You are the Center of the Universe

            What is the center of the universe? Scientifically, we are. That’s where we started millennia ago, then we learned that the sun was the center (of the solar system), then we discovered galaxies with their own centers, then clusters of galaxies, and now, we’re back where we started.

            General Relativity describes the geometry of our universe as a three-dimensional surface in a four (or greater) dimensional universe. It’s very difficult—impossible for me—to visualize more than three dimensions, but it’s simple mathematically, and I can use lower dimensional analogies to get the idea and identify its center.

            But what is a center?

            A center is a midpoint. If you have a line that is twelve miles long, the midpoint is six miles from the end—from both ends actually. That tells us what we mean by a center. We can define it as the point from which if you travel, it will be the same distance to the end in any direction. For a line, that’s only two possible directions. For a plane figure, it’s more.

            For a disk, the center is that point from which you would travel the same distance to the edge in any direction. The edge is defined by a circle surrounding the disk, and the disk’s center is in the middle of the disk.

            Going back to the line, let’s bend the line around on itself to make a circle. The line still has only two directions that you can travel on it, but now those directions are curved in a 2nd dimension. Using a familiar trope, if we are tiny one-dimensional beings traveling on a large circular line, we will have no awareness of the 2nd dimension. If we travel far enough, we will come back to where we started with no understanding of how that happened. We will have gone in a “straight” line for twelve miles and should be twelve miles away! This is mind blowing.

            So where is the center of the line now? I don’t mean the center of the disk defined by the circle; that is beyond our one-dimensional awareness. I mean the midpoint of the line itself that used to be six miles from the ends. You could easily say it has no center, since you can travel forever in either direction and never reach an edge, but it’s more interesting, and perfectly reasonable, to think of it another way. The point of return, your origin, functions as an edge for our purposes, so the center of the line is that point on the line from which you would travel exactly the same distance in either direction to return to that point. But that is true of any point on the line. Every point on a circular line is the center of that line.
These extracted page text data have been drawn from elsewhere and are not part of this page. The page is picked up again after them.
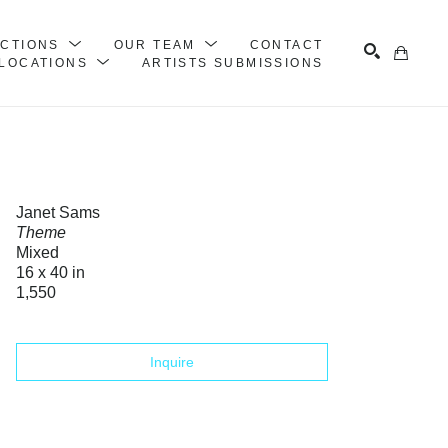
ECTIONS
OUR TEAM
CONTACT
LOCATIONS
ARTISTS SUBMISSIONS
Search
Janet Sams
Theme
Mixed
16 x 40 in
1,550
Inquire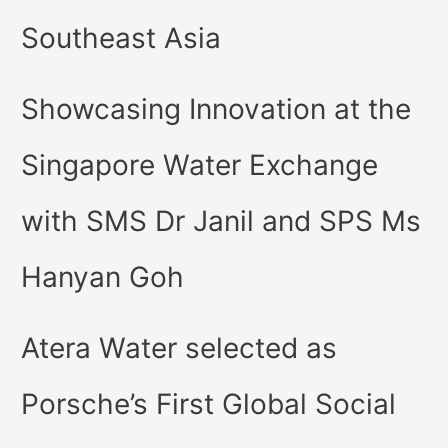
Southeast Asia
Showcasing Innovation at the
Singapore Water Exchange
with SMS Dr Janil and SPS Ms
Hanyan Goh
Atera Water selected as
Porsche’s First Global Social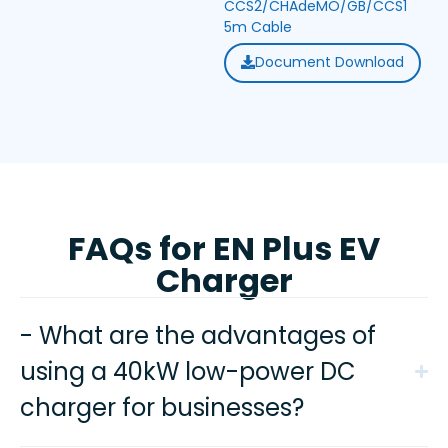
CCS2/CHAdeMO/GB/CCS1
5m Cable
Document Download
FAQs for EN Plus EV
Charger
- What are the advantages of
using a 40kW low-power DC
charger for businesses?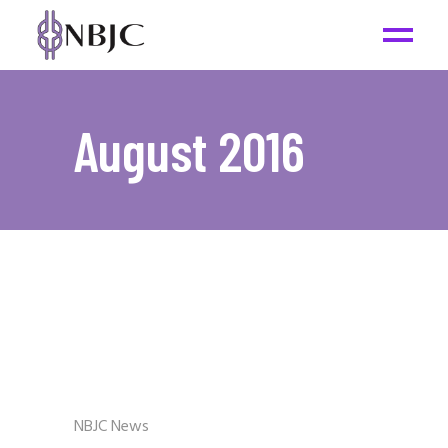
August 2016
NBJC News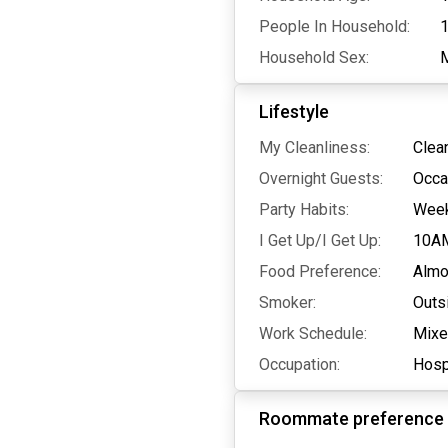
People In Household:
Household Sex:
Lifestyle
My Cleanliness:
Clea
Overnight Guests:
Occa
Party Habits:
Wee
I Get Up/I Get Up:
10A
Food Preference:
Almo
Smoker:
Outs
Work Schedule:
Mix
Occupation:
Hospi
Roommate preference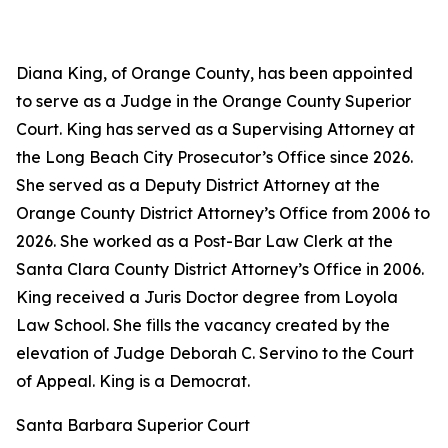
Diana King, of Orange County, has been appointed
to serve as a Judge in the Orange County Superior
Court. King has served as a Supervising Attorney at
the Long Beach City Prosecutor’s Office since 2026.
She served as a Deputy District Attorney at the
Orange County District Attorney’s Office from 2006 to
2026. She worked as a Post-Bar Law Clerk at the
Santa Clara County District Attorney’s Office in 2006.
King received a Juris Doctor degree from Loyola
Law School. She fills the vacancy created by the
elevation of Judge Deborah C. Servino to the Court
of Appeal. King is a Democrat.
Santa Barbara Superior Court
            The same thing would happen with two dimensional beings on the surface of a sphere. Small beings and a large sphere mean we could travel in a “straight” line and eventually end up right where we started with no understanding of that. We’re familiar with this because we live on the approximately spherical Earth. We are used to the idea that if we travel continuously in one direction on the surface, we’ll go around the world and end up where we started. The difference is that we are three-dimensional beings, so curvature of the two-dimensional surface of the Earth through the third dimension is completely understandable to us. Still, we should realize that every point on the Earth’s surface fits the definition of the center of the surface—not the center of the spherical earth, deep inside the earth, but the center of its two-dimensional surface.

            But two-dimensional beings on a spherical surface could have no awareness of the curvature in the 3rd dimension. For them, it would be pure, and scary, magic to return to where they started by traveling only in one direction. (It wouldn’t be magic to their mathematicians, who would have discovered the concept of higher dimensionality, and could deduce how this might happen even though they couldn’t perceive it.)

            Now we come back to the universe as a three-dimensional surface in a higher dimensional space. We can’t visualize that. To us, if it’s three-dimensions, it’s just a volume, not a surface, too. That is no different from our one-dimensional beings on the closed circular line defining a two-dimensional disk, or our two-dimensional beings on the closed two-dimensional surface defining a three-dimensional sphere. Similarly, a four-dimensional sphere (called a hypersphere) has a three-dimensional surface. As three-dimensional beings, we live on that surface. That is our universe. If you travel far enough (it’s a long way) in a straight line in any direction from where you are now, you will return to where you started.

            On our three-dimensional surface in spacetime, you (and I, and everyone else) are the center of the universe.